Through the 1990s prices for agricultural products remained
low, while production costs were high.
Agricultural production decreased overall, resulting in smaller
production units, and substantial reductions in the use of inputs
such as fertilisers and pesticides. In the future, however,
significant reconstruction of the agricultural sector is to be
expected, and increases in productivity. The transitional
countries will need assistance to ensure that environmentally
sustainable agricultural practices are adopted.
57
In the EU countries changes were less dramatic, but the usage
of both manure and chemical fertilisers decreased widely.

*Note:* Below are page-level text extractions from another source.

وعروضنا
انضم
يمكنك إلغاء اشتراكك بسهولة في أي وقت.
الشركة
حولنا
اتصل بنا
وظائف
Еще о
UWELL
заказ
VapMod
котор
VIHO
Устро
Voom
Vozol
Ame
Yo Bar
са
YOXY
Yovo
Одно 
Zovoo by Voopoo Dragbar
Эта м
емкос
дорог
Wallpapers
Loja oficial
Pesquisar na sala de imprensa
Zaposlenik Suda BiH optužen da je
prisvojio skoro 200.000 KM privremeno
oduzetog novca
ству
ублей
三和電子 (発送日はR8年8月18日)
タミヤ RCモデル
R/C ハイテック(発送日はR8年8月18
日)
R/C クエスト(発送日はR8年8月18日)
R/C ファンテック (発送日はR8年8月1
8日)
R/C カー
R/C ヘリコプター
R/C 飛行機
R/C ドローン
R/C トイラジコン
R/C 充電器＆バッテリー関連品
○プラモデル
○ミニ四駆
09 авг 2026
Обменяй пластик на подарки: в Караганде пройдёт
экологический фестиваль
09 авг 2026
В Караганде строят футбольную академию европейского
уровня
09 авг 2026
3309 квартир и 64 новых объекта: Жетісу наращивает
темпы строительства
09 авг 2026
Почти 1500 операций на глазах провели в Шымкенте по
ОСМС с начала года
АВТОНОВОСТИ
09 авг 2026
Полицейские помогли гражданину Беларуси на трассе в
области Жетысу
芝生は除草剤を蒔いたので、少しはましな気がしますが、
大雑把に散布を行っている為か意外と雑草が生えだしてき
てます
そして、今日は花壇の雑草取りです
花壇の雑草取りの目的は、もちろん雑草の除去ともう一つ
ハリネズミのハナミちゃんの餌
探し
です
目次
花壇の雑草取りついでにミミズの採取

In Germany, particularly in the east, the total area of farmland
shrank considerably during the 1990s. In Finland many farms
also stopped operating, and phosphorus emissions from
agricultural sources declined significantly, as they had earlier
in Sweden.
The reform of the EU Common Agricultural Policy (CAP) in
the EU in the early 1990s involved overall reductions in farm
subsidies, and new incentives to promote environmentally
favourable agricultural practices. Requirements for subsidies now
include the adoption of farming practices designed to minimise
animal waste and fertiliser runoff. The CAP is now also being
gradually adopted by the countries hoping to join the EU, so
within a few years a common set of agricultural policies and
subsidies should cover ten of the region's fourteen countries.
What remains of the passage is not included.